May 6th, 2010 by hackel Leave a reply »

According to today’s Wall Street Journal, Lloyd Blankfein, Goldman Sachs’ chairman, would like the firm’s clients to know it will be an ethical leader.

 

           
 

Sales

Operating Profit

Depreciation

Assets

 
 

 

 

 

 

 

Asset Management & Securities

6,003

1,343

274

184,706

 

Investment Banking

4,797

1,270

159

1,482

 

Trading & Principal Investment

34,373

17,320

1,510

662,754

 

Totals

45,173

19,933

     
           

That will, as an inspection of their trading reveals, be quite difficult, unless they do away with their proprietary trading desk. For as long as the firm continues to trade billions of dollars a day for its own account, it will be placing, at times, large bets against its clients.

Unfortunately, its trading desk is too profitable to relinquish voluntarily- at least without a fight. But how does it fight to keep it, given the spate of anti-Goldman sentiment, with its only real beneficiaries being its employees and shareholders? It serves no greater economic or financial good. To the extent the trading desk can manipulate, with its billions of dollars in capital (no figures are released), financial markets in the direction it is betting, its clients’ interests are not just served-they could very well be hurt.

This represents a diametrically opposite picture given by its chairman before the Senate committee last week, in which he gave the impression its trading activities, were incidental to that of its clients. It is apparent that the prop desk represents a very large percentage of its revenues, profits, and cash flow, although it is difficult to precisely determine, especially given the firm’s large interest income, and the extent to which interest results directly or indirectly from the trading desk.

But Goldman will obviously not give up its prop desk unless it is forced to. As the table shows, of its $45.2 bn. in firm revenues, it received 76% from trading; interest income and trading provided 95% of total firm revenue. Of operating profits, 87% came from trading. Included in its trading operations are trading in the most speculative of derivatives, the kind which a slight information edge can result in $1 bn. profit within weeks. Goldman controls over half of the principal program trading on the NYSE. It would be noteworthy to find out the extent to which its short and derivatives portfolio were active bets-not hedges-against clients, and if they solicited such trading so that they could make such active bets. It would be of interest to know how much capital Goldman has, on average, throughout the past years, committed to its prop desk.

One thing is for certain. If Goldman is forced to give up proprietary trading for its own account, or under the careful eye of government regulators must cut back such trading, Goldman Sachs’ franchise value will suffer irreparable harm.
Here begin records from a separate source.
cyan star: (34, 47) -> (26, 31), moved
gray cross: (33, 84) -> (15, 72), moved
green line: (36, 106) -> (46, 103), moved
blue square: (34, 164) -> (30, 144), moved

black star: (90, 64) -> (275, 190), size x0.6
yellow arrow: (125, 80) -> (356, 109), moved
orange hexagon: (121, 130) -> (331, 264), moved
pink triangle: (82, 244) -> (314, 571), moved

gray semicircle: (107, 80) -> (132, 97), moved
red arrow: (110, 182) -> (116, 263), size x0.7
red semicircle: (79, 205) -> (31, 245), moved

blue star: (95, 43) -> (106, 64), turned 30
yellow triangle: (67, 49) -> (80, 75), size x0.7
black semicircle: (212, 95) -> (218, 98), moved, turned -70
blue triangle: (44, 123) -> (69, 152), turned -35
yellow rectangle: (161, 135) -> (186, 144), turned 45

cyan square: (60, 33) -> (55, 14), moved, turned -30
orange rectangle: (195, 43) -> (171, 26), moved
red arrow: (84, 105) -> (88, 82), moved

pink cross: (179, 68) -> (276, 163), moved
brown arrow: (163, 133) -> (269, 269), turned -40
To what extent could we see Goldman Sachs stock drop? To get a clearer picture of the effect of its trading prowess, I looked back 10 years and evaluated the growth in trading had on cash flow and net income. Given Goldman’s last fiscal year $13.4 bn. in net income prior to preferred dividends, I estimate 30% resulted from proprietary trading of its own accounts, or about $4 bn. Given net income of $9 bn., and 526.2 MM shares outstanding, we would still looking at roughly $17 per share, if a cutback were in order. On the other hand, if the firm returns to the wild pre- derivatives era of 2000-2005, when Goldman earned, on average about $6.50 per share, as trading revenue were considerable less than half current levels, but was still very profitable, that absent prop trading, net income could easily be reduced back to the $6.50 per share level. If that were the case, Goldman’s stock would be expected to fall to the $70s, especially given slow economic growth, which would be offset by their high market share given competitor weakness both in the US and Europe.
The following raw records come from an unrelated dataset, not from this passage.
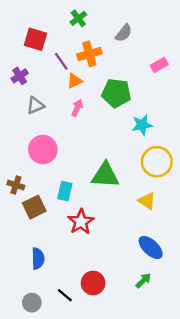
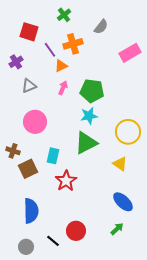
pink rectangle: (159, 65) -> (130, 53), size x1.5
green pentagon: (116, 93) -> (92, 91), moved
cyan star: (142, 125) -> (89, 116), moved
green triangle: (105, 175) -> (86, 143), turned -30
blue semicircle: (38, 259) -> (31, 211), size x1.4

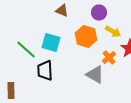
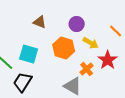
black trapezoid: (45, 70) -> (23, 82), turned 35

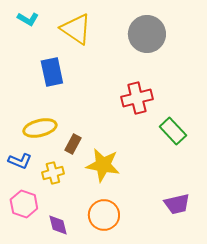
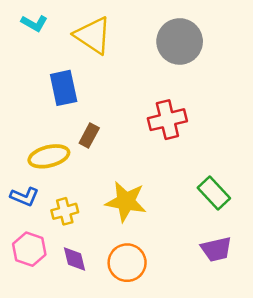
green rectangle: (173, 131) -> (214, 193), moved
brown rectangle: (73, 144) -> (89, 136), moved
purple diamond: (58, 225) -> (75, 259), moved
The most reasonable scenario is some cutback in prop trading, the extent of which cannot be determined or even reasonably estimated. But at its current levels, there appears to be too much risk in the shares of Goldman, despite current strong cash flows and a low valuation multiple. If however, Goldman is able to carry out its business with essentially no change to its prop desk or other businesses, a low probability scenario, I would expect to see a large rally in its shares to the $200 level. For shareholders, the fate of the firm is in the hands of the Congress. And that’s not a risk worth taking.